Kitabın kapağını açıp sayfalarını çevirmeye başlayınca, Baykal’ın hayreti, benim ve yanımızda bulunan Özel Kalem Müdürü Nesrin Baytok’un merakımız artmaya başladı. Kitap, Cumhuriyet’in 15’inci yılı dolayısıyla, Mustafa Kemal Atatürk’ün direktifiyle, CHP tarafından hazırlanmış 611 sayfalık bir durum raporuydu. Atatürk’ün Onuncu Yıl Nutku ardından bir kronoloji ile başlıyordu. Kronoloji, “19 mayıs 1919- Kemal Atatürk Samsun’a çıktı” satırıyla başlıyor, “29 Birinciteşrin (Ekim) 1938-Ankara’da yeni yapılan radyo verici istasyonu çalışmıya başladı” satırıyla son buluyordu. Cumhuriyet’in 15’inci yıldönümündeki son icraat buydu. (Alıntıları Türkçenin o gün kullanıldığı şekliyle koruyarak yaptım-MY)

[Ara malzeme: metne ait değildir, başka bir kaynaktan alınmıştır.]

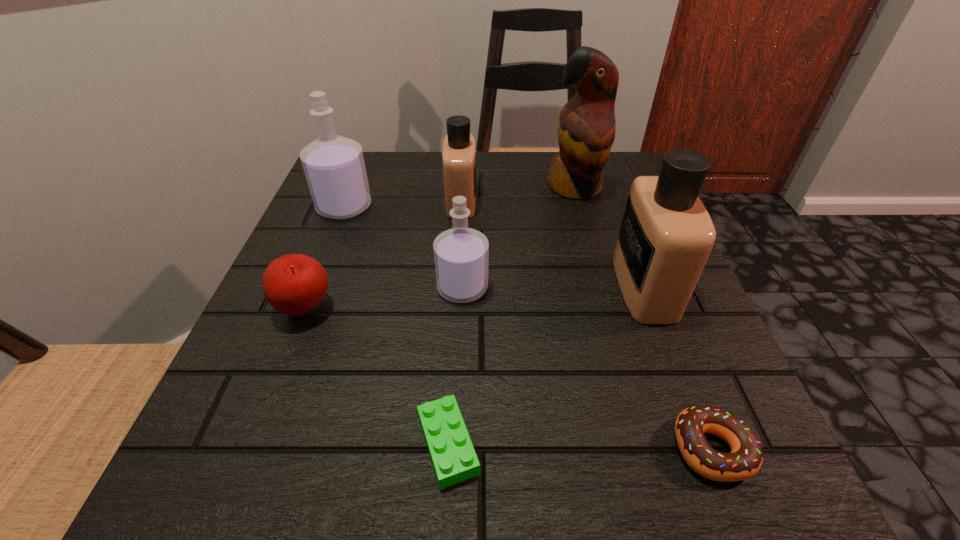 Where is `vacant space that's between the Lego and the apple`? This screenshot has width=960, height=540. vacant space that's between the Lego and the apple is located at coordinates point(376,376).

Locate an element on the screen. object identified as the closest to the nearer beige perfume is located at coordinates (745, 460).

Select which object appears as the third closest to the red parrot. Please provide its 2D coordinates. Your answer should be formatted as a tuple, i.e. [(x, y)], where the tuple contains the x and y coordinates of a point satisfying the conditions above.

[(461, 254)]

Where is `the third closest perfume to the red parrot`? Image resolution: width=960 pixels, height=540 pixels. the third closest perfume to the red parrot is located at coordinates (461, 254).

Identify which perfume is the closest to the red apple. Please provide its 2D coordinates. Your answer should be formatted as a tuple, i.e. [(x, y)], where the tuple contains the x and y coordinates of a point satisfying the conditions above.

[(461, 254)]

You are a GUI agent. You are given a task and a screenshot of the screen. Output one action in this format:
    pyautogui.click(x=<x>, y=<y>)
    Task: Click on the blank space that satisfies the following two spatial constraints: 1. on the front label of the bigger beige perfume; 2. on the right side of the seventh tallest object
    
    Given the screenshot: What is the action you would take?
    pyautogui.click(x=707, y=448)

This screenshot has width=960, height=540. Find the location of `free space that satisfies the following two spatial constraints: 1. on the front label of the smaller beige perfume; 2. on the front side of the leftmost perfume`. free space that satisfies the following two spatial constraints: 1. on the front label of the smaller beige perfume; 2. on the front side of the leftmost perfume is located at coordinates (461, 207).

This screenshot has width=960, height=540. Identify the location of free spot that satisfies the following two spatial constraints: 1. on the front label of the shortest object; 2. on the left side of the farther beige perfume. (447, 444).

What are the coordinates of `free point that satisfies the following two spatial constraints: 1. on the back side of the Lego; 2. on the front label of the smaller beige perfume` in the screenshot? It's located at (462, 201).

Bu icraatın kayda alındığı gün ve günlerde Atatürk’ün İstanbul Dolmabahçe’de hasta yatağında olduğuna dikkat çekmek gerekiyor. Kitaptaki ifadeyle ‘Büyük Şef’, Ankara Radyosu’nu yeni vericisiyle hiç dinleyemeyecekti. Atatürk’ün 12 gün sonra vefat edeceğini belki kimse gün olarak bilmiyor, ama hastalığın seyrinden çok kişi endişe ediyordu. İlginç olan, kitabın, Atatürk’ün vefatından sonra bir yana bırakılmayıp basılmış ve Cumhuriyet’in ilk 15 yıllık bilançosunun böylece kayda alınmış olması.

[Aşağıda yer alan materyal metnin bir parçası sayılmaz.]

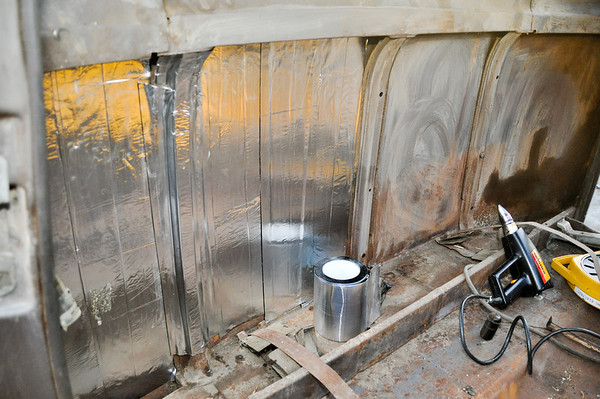 At what (x,y) coordinates should I click in order to perform the action: click on concrete floor. Please return your answer as a coordinate pair (x, y). This screenshot has width=600, height=399. Looking at the image, I should click on (437, 371).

Kitapta, kronolojiden sonra ‘Cümhuriyet Halk Partisi-Kuruluş ve Yürüyüşü’ başlığıyla 10 sayfalık bir parti tarihi özeti veriliyordu. Bu bölümde Müdafaa-i Hukuk cemiyetlerinin nasıl Kurtuluş Savaşı boyunca Cumhuriyet Halk Partisi’ne dönüştüğünün, Altı Ok ilkesinin nasıl evrimleşip oluştuğunun ve bugün Anayasa’nın değişmesi teklif edilemez maddelerinin özünün nasıl ortaya çıktığının hikâyesi anlatılıyor.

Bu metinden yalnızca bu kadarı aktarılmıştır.